I'm coming to see the truth of what St. Paul suggested the older that I become. I'm coming to see that growth in love is the point of our spiritual life. St. Paul said “if I possess all knowledge, but have not love, I've missed the point… I can have all things, but if my life is not driven by love, I've missed the boat.”

Or as a colleague put it, after he had said Mass in the Maximum Security Penitentiary. One of the prisoners, in for 25 years, summed up the point of the worship service by saying, “Compassion is Jesus… Compassion is God”… Compassion is right at the heart of things.

It is really what the community of the church is when they are doing the right things. They let compassion happen. I remember a family from my youth who had a suicide that blew apart their world in the middle of the week. I was remembering just how mute people were back then, at least in the South, about suicide. Nobody knew what to say exactly but the family was going to have people over and their dining room which was in the middle of the house, had all the wall paper off of it. They had been in the middle of changing the room around.

Guys from the church just appeared after work. They called more guys. People brought everything they needed and they just kept working until they got all the walls repaired and painted. It doesn't take away the pain that those deaths bring, but sometimes sprucing up the house is exactly what you need. In its own way, it is much better than words…

I think of when our foster-children were just starting school and they had substantial learning issues. School was about to become a much bigger problem than it needed to be and Bev York came out of retirement and worked with Gio, Jessie and Annie in the afternoon and she was so good at what she does. Gets rid of the threat of learning… makes kids comfortable in their own skin… turns frustration into a positive presence.

And words are helpful too. I got a card this summer from Alex Knox. She mentioned that when she was going through the difficult time in her life as her husband Squire died, that one of you wrote her this lovely note that really helped her re-frame what she was processing, so that it became much more holistic- I'm not sure what the word would be. But you were constructive and compassionate in one fell shot. That is certainly the promise that resides in this particular community of faith and it is a gift.

Compassion is the piston that moves the spiritual engine of our life.
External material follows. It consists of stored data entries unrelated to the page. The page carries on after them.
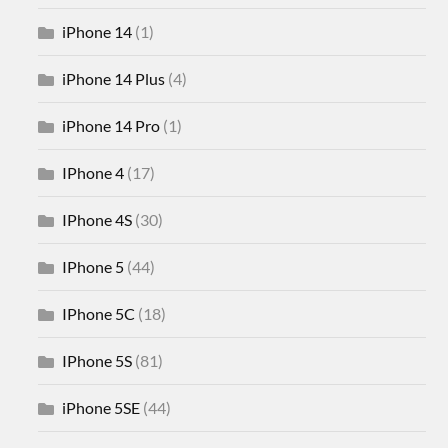
iPhone 14
(1)
iPhone 14 Plus
(4)
iPhone 14 Pro
(1)
IPhone 4
(17)
IPhone 4S
(30)
IPhone 5
(44)
IPhone 5C
(18)
IPhone 5S
(81)
iPhone 5SE
(44)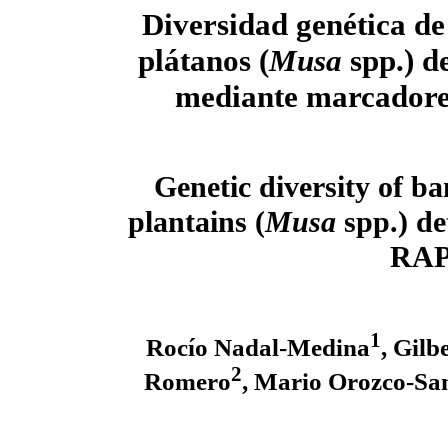
Diversidad genética d
plátanos (
Musa
spp.) d
mediante marcador
Genetic diversity of b
plantains (
Musa
spp.) de
RAP
1
Rocío Nadal-Medina
, Gil
2
Romero
, Mario Orozco-Sa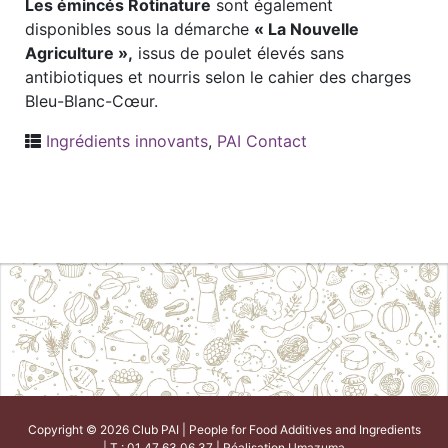
Les émincés Rotinature
sont également
disponibles sous la démarche
« La Nouvelle
Agriculture »,
issus de poulet élevés sans
antibiotiques et nourris selon le cahier des charges
Bleu-Blanc-Cœur.
Ingrédients innovants
,
PAI Contact
Copyright © 2026 Club PAI | People for Food Additives and Ingredients
| T : 01 47 63 06 37 | Réalisation
Umazuma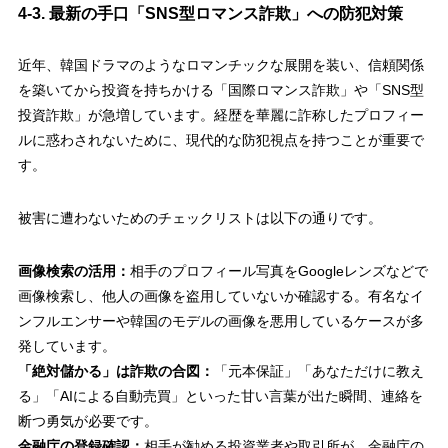
4-3. 最新の手口「SNS型ロマンス詐欺」への防犯対策
近年、韓国ドラマのようなロマンチックな展開を装い、信頼関係
を築いてから投資を持ちかける「国際ロマンス詐欺」や「SNS型
投資詐欺」が急増しています。経歴を華麗に詐称したプロフィー
ルに惑わされないために、現代的な防犯視点を持つことが重要で
す。
被害に遭わないためのチェックリストは以下の通りです。
画像検索の活用：
相手のプロフィール写真をGoogleレンズなどで
画像検索し、他人の画像を盗用していないか確認する。有名なイ
ンフルエンサーや韓国のモデルの画像を悪用しているケースが多
発しています。
「絶対儲かる」は詐欺の合図：
「元本保証」「あなただけに教え
る」「AIによる自動売買」といった甘い言葉が出た瞬間、連絡を
断つ勇気が必要です。
金融庁の登録確認：
相手が勧める投資業者や取引所が、金融庁の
Somewhere during this next week, we will all pause for just a moment, and bring that to mind as the country remembers September 11th.

I've mentioned in the past that Darla Stuckey had just gotten off the ferry that day and was headed to World Trade 1 when that first plane hit. She happened to be walking by the nursery school that was in the basement of World Trade 1 when the nursery school teachers made the executive decision to hand out the toddlers to adults for an emergency exit and Darla found herself running, walking all the way to mid-town clutching a two-year old.

They were able to connect with her mother by the day's end. You can only imagine what that young mother's day was like. Not surprisingly, they have kept in touch lo these many years. And every year the mother invites Darla over for her daughter's birthday. They never mentioned why she was there, she just blended in as a friend of the family.

This year, that two year old girl had her Bat Mitzvah, a reminder of just how much time has passed and why we need to re-frame it too. Darla goes to the Bat Mitzvah and the girl comes up to her at one point and says, “Are you the woman that saved my life?”

“Well, yes… I guess so”. We don't always think of it like that at the time. But the recipients of compassion do… I hope that you will plug in here and make real neighbors right around you. I hope you will share who you are and what you are about with these people and become substantively compassionate. And, one day, may you become blessed enough to save someone's life. Amen.



[i] See the NYT, September 2, 2013.

[ii] Bruni cites Jonathan Martin's article in Politico last year, when he tried to explain how Republicans couldn't get that Mitt Romney would lose. They were only talking to other people like themselves.